■ What you should do:
Print out each entry without alteration, and keep the pictures out.
*** Supplied data ***
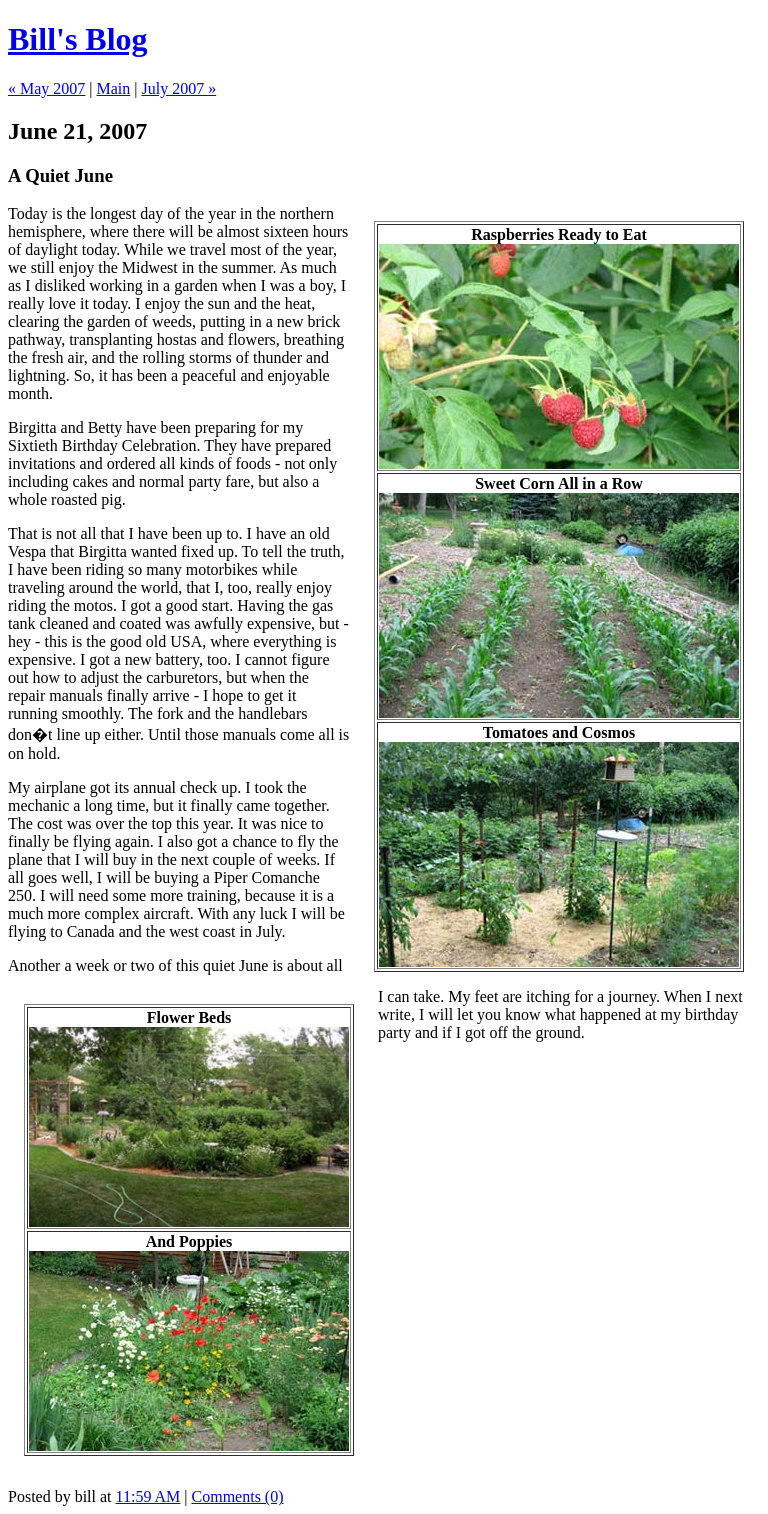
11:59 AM (148, 1496)
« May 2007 (46, 88)
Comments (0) (238, 1496)
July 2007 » (179, 88)
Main (114, 88)
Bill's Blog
*** End of Supplied data ***
■ Response area:
11:59 AM (148, 1496)
« May 2007 (46, 88)
Comments (0) (238, 1496)
July 2007 » (179, 88)
Main (114, 88)
Bill's Blog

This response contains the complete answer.